Write out every record below exactly as it stands, leaving the pictures out.

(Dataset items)
*** Block opens ***
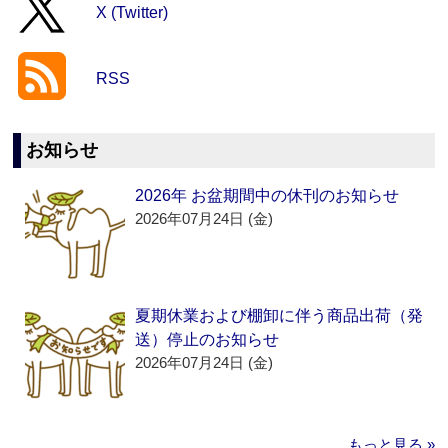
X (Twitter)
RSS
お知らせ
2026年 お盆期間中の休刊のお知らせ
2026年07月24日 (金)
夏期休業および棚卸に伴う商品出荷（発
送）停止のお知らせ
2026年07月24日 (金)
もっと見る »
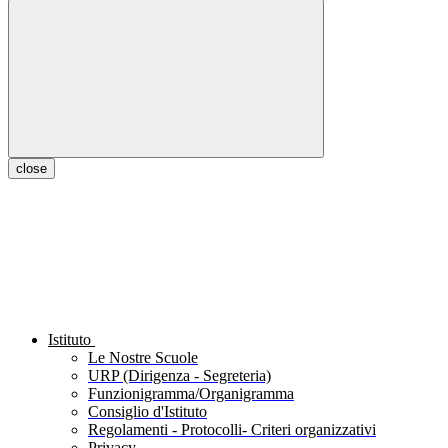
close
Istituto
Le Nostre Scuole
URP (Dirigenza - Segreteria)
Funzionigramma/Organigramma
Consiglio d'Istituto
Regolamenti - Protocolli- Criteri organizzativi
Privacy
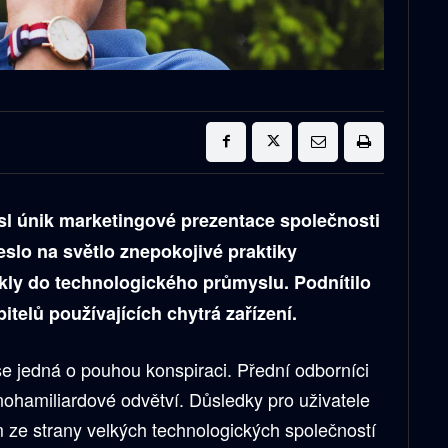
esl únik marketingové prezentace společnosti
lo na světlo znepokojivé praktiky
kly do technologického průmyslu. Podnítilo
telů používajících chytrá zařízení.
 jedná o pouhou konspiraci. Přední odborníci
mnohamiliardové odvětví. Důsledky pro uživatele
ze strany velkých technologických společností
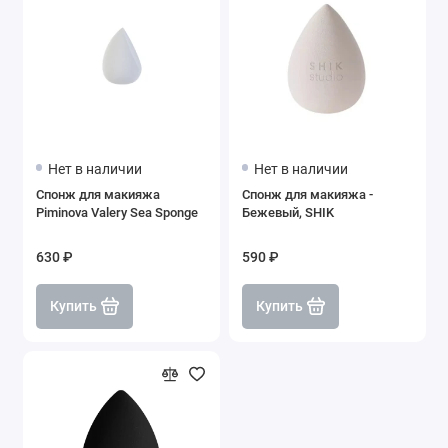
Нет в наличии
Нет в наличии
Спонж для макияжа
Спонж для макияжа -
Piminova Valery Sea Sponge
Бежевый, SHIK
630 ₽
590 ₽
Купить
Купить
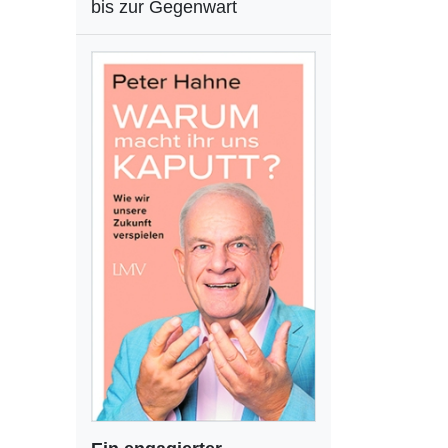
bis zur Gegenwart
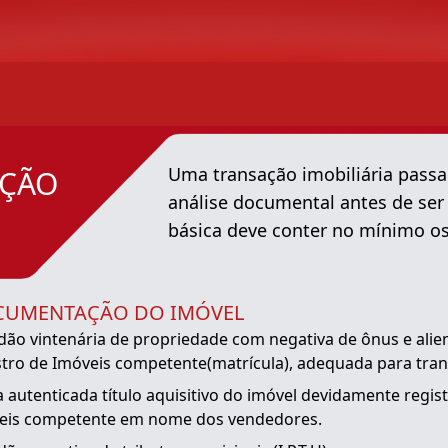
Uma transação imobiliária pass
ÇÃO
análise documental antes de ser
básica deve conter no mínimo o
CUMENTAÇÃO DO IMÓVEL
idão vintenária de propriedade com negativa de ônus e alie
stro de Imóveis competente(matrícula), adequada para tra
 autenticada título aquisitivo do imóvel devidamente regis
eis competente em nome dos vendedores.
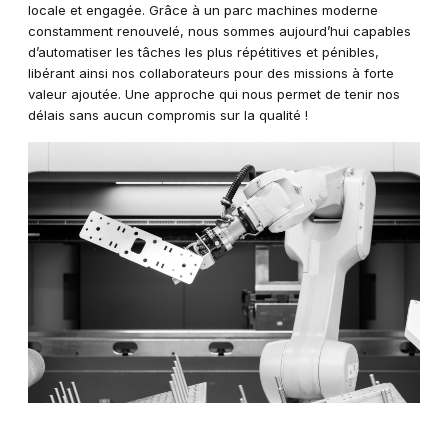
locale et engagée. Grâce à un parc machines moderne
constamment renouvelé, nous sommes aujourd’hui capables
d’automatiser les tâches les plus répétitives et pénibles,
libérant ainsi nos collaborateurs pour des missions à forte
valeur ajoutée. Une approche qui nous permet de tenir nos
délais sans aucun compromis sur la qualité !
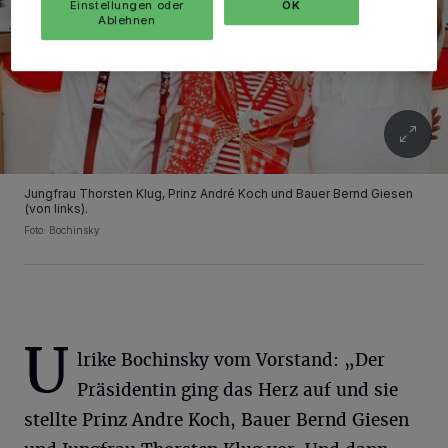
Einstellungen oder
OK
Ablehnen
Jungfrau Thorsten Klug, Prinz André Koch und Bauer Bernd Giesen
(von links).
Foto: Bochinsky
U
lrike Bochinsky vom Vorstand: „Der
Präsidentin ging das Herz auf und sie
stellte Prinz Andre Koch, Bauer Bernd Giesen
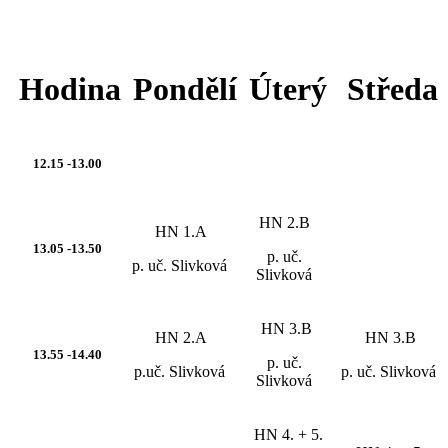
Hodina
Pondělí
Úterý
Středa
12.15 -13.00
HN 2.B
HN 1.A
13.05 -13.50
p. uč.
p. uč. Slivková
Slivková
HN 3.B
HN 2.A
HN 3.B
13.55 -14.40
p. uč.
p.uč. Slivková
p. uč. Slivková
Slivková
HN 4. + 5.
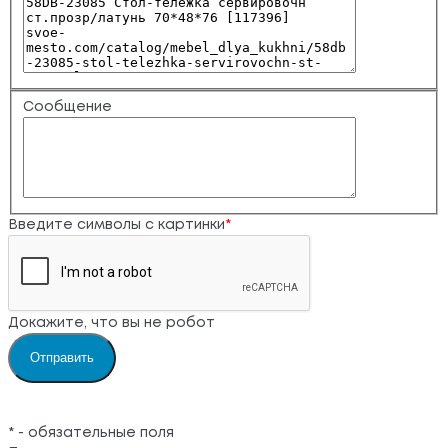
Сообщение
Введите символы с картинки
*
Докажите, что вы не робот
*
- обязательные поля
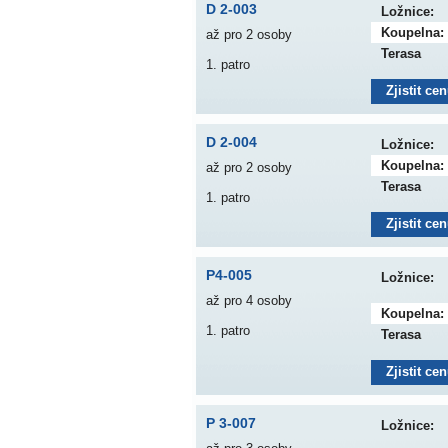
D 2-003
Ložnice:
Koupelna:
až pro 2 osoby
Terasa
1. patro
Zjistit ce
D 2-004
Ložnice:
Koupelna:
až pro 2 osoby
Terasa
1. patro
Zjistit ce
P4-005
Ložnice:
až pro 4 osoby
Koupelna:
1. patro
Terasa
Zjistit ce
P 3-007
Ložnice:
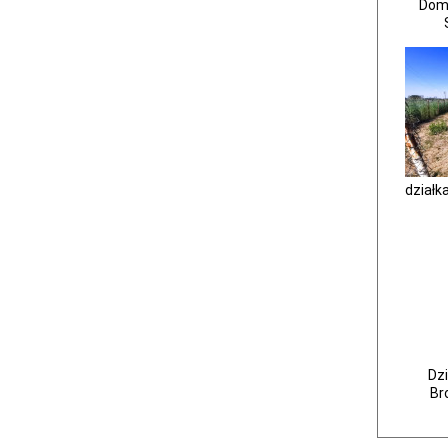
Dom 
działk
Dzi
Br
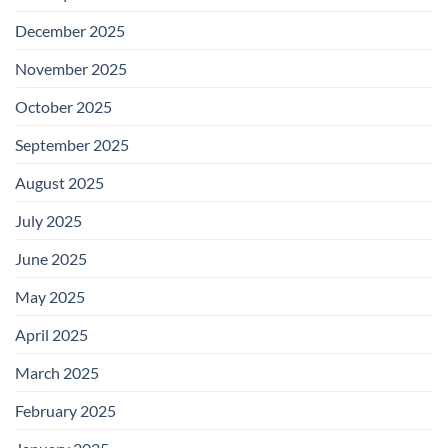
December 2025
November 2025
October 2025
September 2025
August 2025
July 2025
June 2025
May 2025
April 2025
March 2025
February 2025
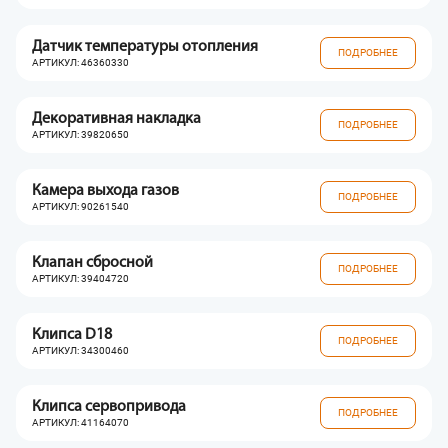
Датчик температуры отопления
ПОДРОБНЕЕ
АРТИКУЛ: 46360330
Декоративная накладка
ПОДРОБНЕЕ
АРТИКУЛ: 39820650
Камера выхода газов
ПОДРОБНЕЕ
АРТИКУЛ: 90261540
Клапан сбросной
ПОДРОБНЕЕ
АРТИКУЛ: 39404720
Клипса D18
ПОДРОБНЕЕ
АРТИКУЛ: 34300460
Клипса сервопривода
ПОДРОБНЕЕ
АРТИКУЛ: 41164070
*** Block closes ***
• [Answer section]:
X (Twitter)
RSS
お知らせ
2026年 お盆期間中の休刊のお知らせ
2026年07月24日 (金)
夏期休業および棚卸に伴う商品出荷（発
送）停止のお知らせ
2026年07月24日 (金)
もっと見る »
close
Istituto
Le Nostre Scuole
URP (Dirigenza - Segreteria)
Funzionigramma/Organigramma
Consiglio d'Istituto
Regolamenti - Protocolli- Criteri organizzativi
Privacy
esl únik marketingové prezentace společnosti
lo na světlo znepokojivé praktiky
kly do technologického průmyslu. Podnítilo
telů používajících chytrá zařízení.
 jedná o pouhou konspiraci. Přední odborníci
mnohamiliardové odvětví. Důsledky pro uživatele
ze strany velkých technologických společností
Нет в наличии
Нет в наличии
Спонж для макияжа
Спонж для макияжа -
Piminova Valery Sea Sponge
Бежевый, SHIK
630 ₽
590 ₽
Купить
Купить
bis zur Gegenwart
Uma transação imobiliária pass
ÇÃO
análise documental antes de ser
básica deve conter no mínimo o
CUMENTAÇÃO DO IMÓVEL
idão vintenária de propriedade com negativa de ônus e alie
stro de Imóveis competente(matrícula), adequada para tra
 autenticada título aquisitivo do imóvel devidamente regis
eis competente em nome dos vendedores.
locale et engagée. Grâce à un parc machines moderne
constamment renouvelé, nous sommes aujourd’hui capables
d’automatiser les tâches les plus répétitives et pénibles,
libérant ainsi nos collaborateurs pour des missions à forte
valeur ajoutée. Une approche qui nous permet de tenir nos
délais sans aucun compromis sur la qualité !
Einstellungen oder
OK
Ablehnen
Jungfrau Thorsten Klug, Prinz André Koch und Bauer Bernd Giesen
(von links).
Foto: Bochinsky
U
lrike Bochinsky vom Vorstand: „Der
Präsidentin ging das Herz auf und sie
stellte Prinz Andre Koch, Bauer Bernd Giesen
Hodina
Pondělí
Úterý
Středa
12.15 -13.00
HN 2.B
HN 1.A
13.05 -13.50
p. uč.
p. uč. Slivková
Slivková
HN 3.B
HN 2.A
HN 3.B
13.55 -14.40
p. uč.
p.uč. Slivková
p. uč. Slivková
Slivková
HN 4. + 5.
Сообщение
Введите символы с картинки
*
Докажите, что вы не робот
*
- обязательные поля
D 2-003
Ložnice:
Koupelna:
až pro 2 osoby
Terasa
1. patro
Zjistit ce
D 2-004
Ložnice:
Koupelna:
až pro 2 osoby
Terasa
1. patro
Zjistit ce
P4-005
Ložnice:
až pro 4 osoby
Koupelna:
1. patro
Terasa
Zjistit ce
P 3-007
Ložnice:
Dom 
działk
Dzi
Br
December 2025
November 2025
October 2025
September 2025
August 2025
July 2025
June 2025
May 2025
April 2025
March 2025
February 2025
Датчик температуры отопления
ПОДРОБНЕЕ
АРТИКУЛ: 46360330
Декоративная накладка
ПОДРОБНЕЕ
АРТИКУЛ: 39820650
Камера выхода газов
ПОДРОБНЕЕ
АРТИКУЛ: 90261540
Клапан сбросной
ПОДРОБНЕЕ
АРТИКУЛ: 39404720
Клипса D18
ПОДРОБНЕЕ
АРТИКУЛ: 34300460
Клипса сервопривода
ПОДРОБНЕЕ
АРТИКУЛ: 41164070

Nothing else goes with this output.